### Work required
Produce a copy of every line in the records that holds the string "volume".

↓↓↓

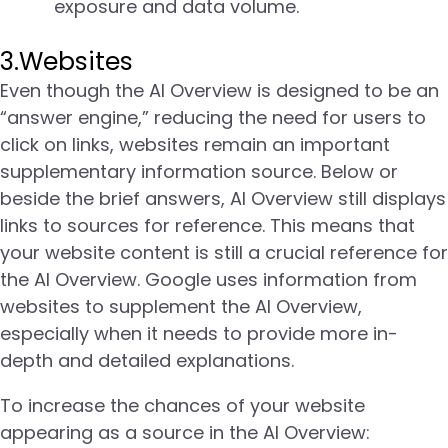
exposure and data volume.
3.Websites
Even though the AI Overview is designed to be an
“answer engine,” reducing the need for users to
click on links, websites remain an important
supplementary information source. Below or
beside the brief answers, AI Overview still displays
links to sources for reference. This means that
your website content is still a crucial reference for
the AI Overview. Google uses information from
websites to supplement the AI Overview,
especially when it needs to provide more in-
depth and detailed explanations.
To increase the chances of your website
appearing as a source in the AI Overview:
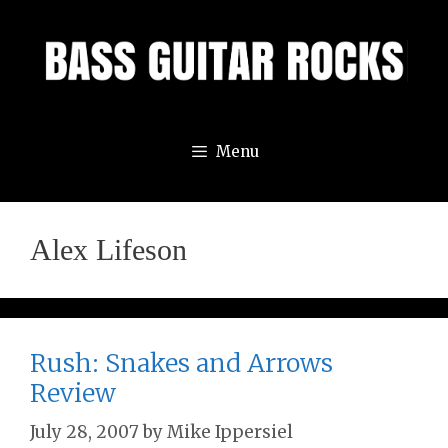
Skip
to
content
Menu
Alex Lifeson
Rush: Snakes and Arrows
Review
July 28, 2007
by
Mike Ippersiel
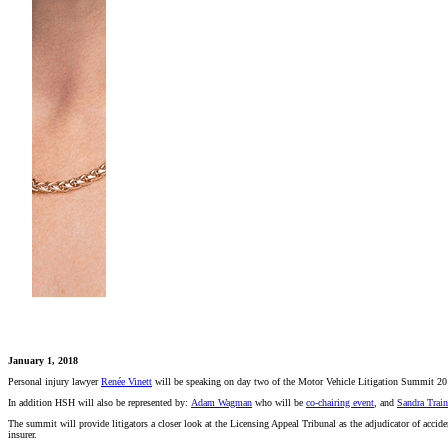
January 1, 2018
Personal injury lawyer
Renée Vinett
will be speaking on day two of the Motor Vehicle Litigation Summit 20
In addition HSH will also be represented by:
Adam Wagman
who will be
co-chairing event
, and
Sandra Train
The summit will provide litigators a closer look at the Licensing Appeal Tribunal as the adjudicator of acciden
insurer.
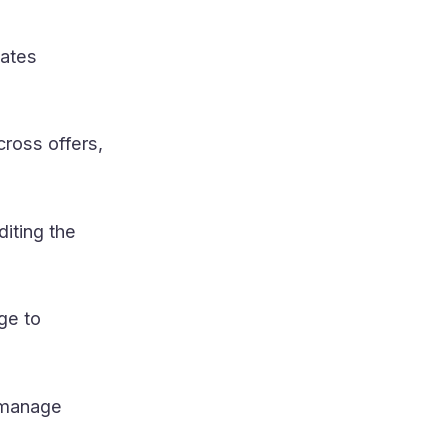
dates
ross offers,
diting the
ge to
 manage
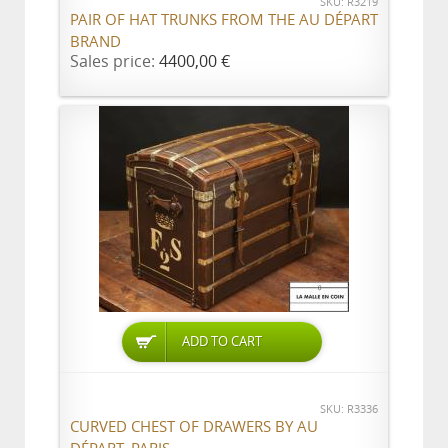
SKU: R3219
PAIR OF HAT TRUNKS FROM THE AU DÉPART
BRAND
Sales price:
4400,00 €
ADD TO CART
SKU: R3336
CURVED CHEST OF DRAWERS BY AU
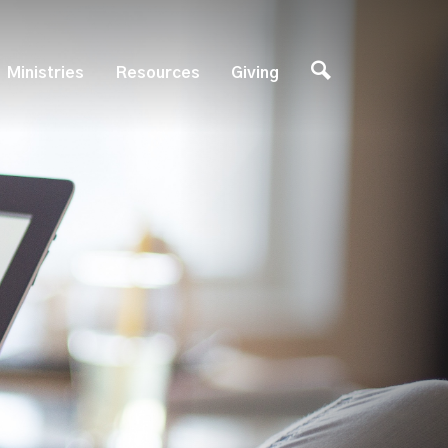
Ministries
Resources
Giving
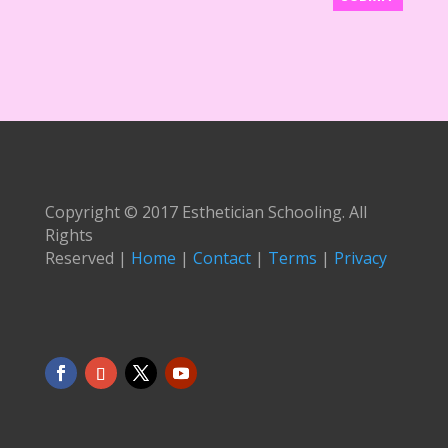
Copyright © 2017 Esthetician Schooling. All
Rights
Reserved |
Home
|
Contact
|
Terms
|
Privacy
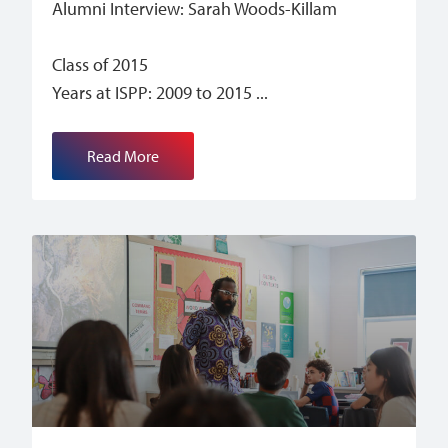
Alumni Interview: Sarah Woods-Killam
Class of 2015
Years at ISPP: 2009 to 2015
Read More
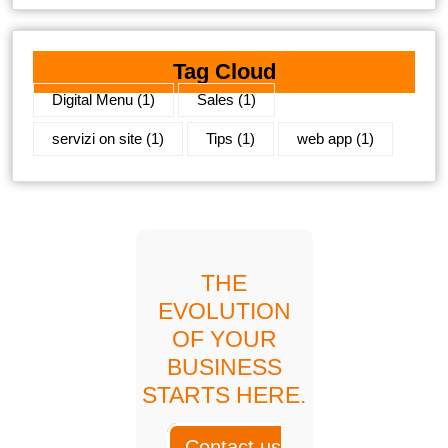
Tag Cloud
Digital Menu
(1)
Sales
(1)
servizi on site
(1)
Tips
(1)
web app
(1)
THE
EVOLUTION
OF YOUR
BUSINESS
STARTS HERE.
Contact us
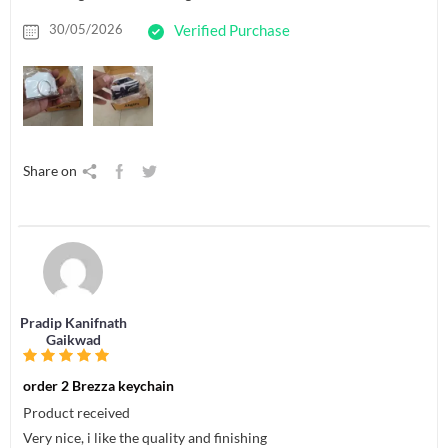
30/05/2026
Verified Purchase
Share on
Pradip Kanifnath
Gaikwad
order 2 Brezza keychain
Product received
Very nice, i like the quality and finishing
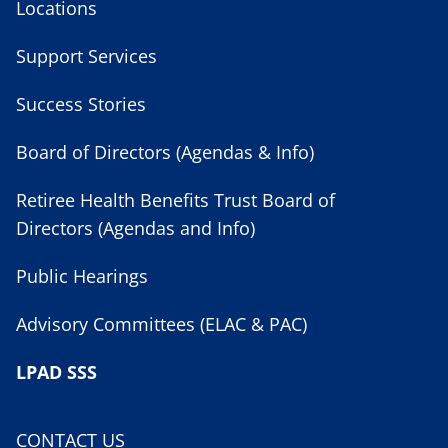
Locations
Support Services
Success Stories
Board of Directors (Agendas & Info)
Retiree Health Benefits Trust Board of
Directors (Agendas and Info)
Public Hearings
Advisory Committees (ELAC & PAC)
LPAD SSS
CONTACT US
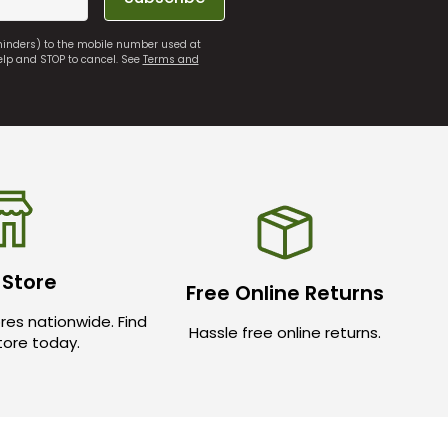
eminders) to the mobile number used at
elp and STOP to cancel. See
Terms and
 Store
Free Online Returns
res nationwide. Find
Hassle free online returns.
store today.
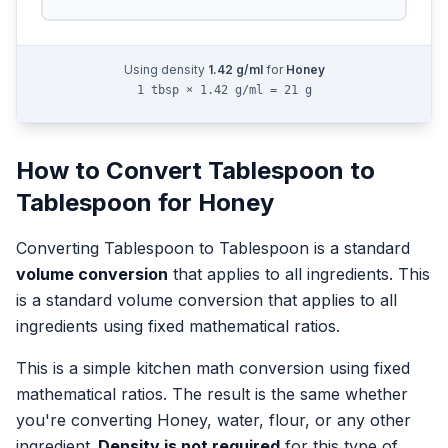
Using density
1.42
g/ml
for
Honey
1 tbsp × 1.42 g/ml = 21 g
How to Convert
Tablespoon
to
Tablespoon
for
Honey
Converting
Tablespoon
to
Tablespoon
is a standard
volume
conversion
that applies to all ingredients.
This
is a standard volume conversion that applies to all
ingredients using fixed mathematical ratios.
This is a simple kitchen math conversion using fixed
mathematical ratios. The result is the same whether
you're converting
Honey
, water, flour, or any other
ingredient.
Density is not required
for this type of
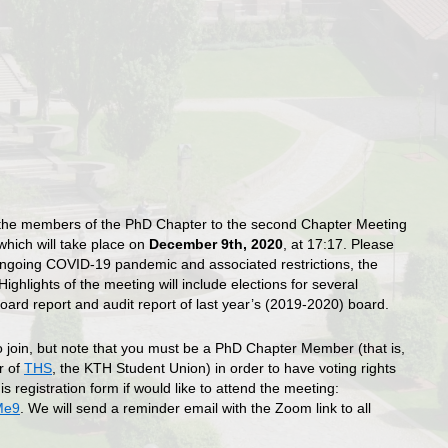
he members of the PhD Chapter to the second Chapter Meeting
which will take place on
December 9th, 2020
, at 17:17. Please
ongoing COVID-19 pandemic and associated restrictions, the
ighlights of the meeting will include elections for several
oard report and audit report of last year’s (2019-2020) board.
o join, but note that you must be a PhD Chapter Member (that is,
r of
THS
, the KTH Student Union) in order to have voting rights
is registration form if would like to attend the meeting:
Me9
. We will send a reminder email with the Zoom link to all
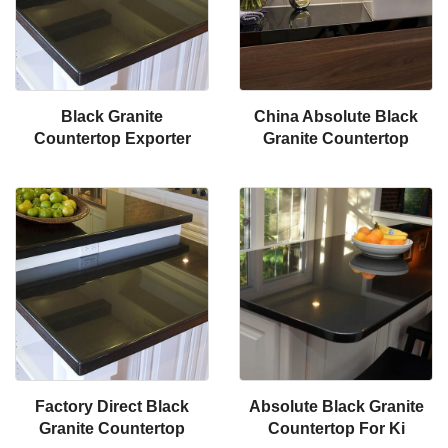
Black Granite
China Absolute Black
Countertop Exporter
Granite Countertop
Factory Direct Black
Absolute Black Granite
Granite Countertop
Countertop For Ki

↑↑↑

### Answer for the task
exposure and data volume.
volume
is a standard volume conversion that applies to all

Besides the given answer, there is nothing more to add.